=== Section Start ===

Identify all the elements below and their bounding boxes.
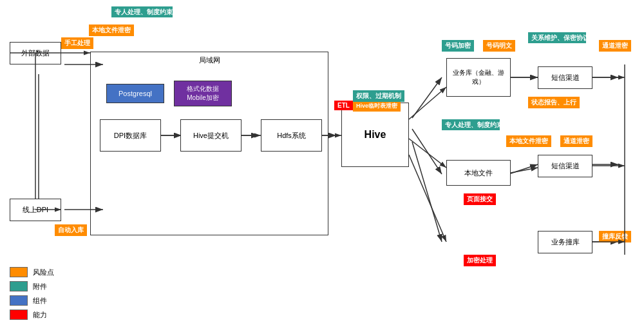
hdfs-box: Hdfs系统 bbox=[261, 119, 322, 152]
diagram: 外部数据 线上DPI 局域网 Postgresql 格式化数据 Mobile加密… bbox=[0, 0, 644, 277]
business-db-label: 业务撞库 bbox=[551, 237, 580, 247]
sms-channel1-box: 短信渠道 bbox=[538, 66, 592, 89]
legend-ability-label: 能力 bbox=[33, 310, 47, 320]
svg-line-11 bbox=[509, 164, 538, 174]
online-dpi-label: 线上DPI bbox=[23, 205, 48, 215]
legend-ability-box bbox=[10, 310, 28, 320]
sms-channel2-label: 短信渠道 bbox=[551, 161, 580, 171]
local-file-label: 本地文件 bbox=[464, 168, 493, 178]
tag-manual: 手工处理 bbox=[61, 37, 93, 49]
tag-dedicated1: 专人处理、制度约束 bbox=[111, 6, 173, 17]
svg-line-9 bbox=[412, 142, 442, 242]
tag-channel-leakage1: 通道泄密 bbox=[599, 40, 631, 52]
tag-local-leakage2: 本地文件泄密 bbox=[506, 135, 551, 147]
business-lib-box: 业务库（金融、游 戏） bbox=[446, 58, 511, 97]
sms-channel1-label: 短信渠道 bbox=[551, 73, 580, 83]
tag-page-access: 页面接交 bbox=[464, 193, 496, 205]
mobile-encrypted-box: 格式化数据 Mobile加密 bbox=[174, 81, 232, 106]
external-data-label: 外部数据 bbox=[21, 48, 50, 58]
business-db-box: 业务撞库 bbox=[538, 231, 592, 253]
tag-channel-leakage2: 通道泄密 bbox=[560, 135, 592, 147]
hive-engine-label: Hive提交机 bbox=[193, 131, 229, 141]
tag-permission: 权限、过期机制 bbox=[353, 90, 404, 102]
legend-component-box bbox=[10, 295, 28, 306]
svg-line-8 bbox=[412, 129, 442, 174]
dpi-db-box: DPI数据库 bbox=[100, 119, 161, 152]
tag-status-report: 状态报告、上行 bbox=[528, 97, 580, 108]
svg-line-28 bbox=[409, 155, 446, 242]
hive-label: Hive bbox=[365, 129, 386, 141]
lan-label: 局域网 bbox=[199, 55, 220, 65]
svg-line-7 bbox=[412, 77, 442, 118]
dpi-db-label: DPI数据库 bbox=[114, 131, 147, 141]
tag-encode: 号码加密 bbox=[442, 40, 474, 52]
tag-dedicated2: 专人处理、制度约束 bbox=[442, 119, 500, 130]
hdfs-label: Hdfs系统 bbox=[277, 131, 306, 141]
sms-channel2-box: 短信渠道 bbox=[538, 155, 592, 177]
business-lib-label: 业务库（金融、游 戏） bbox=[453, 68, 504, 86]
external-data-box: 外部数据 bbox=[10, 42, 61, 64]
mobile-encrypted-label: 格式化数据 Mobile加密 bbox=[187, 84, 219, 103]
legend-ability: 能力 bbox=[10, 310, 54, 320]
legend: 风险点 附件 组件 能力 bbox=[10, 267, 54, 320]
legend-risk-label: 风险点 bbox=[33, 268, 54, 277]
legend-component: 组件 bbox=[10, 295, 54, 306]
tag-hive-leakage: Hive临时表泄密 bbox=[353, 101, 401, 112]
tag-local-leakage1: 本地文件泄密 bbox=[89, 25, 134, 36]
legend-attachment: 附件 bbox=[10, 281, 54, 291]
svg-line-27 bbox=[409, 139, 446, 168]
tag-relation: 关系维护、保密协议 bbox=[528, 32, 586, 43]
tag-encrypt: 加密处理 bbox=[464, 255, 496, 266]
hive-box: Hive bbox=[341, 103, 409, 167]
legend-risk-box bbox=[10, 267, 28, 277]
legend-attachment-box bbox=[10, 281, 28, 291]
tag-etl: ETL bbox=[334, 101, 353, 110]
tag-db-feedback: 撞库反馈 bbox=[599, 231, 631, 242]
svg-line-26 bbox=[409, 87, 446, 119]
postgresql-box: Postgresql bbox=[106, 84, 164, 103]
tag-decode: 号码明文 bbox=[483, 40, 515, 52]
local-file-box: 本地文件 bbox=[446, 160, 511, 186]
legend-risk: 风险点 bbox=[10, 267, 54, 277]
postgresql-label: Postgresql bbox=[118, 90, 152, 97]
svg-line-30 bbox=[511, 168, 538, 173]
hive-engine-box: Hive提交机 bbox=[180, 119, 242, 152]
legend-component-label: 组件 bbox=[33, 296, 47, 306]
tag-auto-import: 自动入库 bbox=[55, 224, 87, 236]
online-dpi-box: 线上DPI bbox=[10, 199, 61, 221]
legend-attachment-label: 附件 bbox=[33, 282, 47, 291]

=== Section End ===

■ Aim of the exercise
Pull out every line of the entries that includes the word "短信渠道".

■ Result
sms-channel1-box: 短信渠道 bbox=[538, 66, 592, 89]
sms-channel2-label: 短信渠道 bbox=[551, 161, 580, 171]
sms-channel1-label: 短信渠道 bbox=[551, 73, 580, 83]
sms-channel2-box: 短信渠道 bbox=[538, 155, 592, 177]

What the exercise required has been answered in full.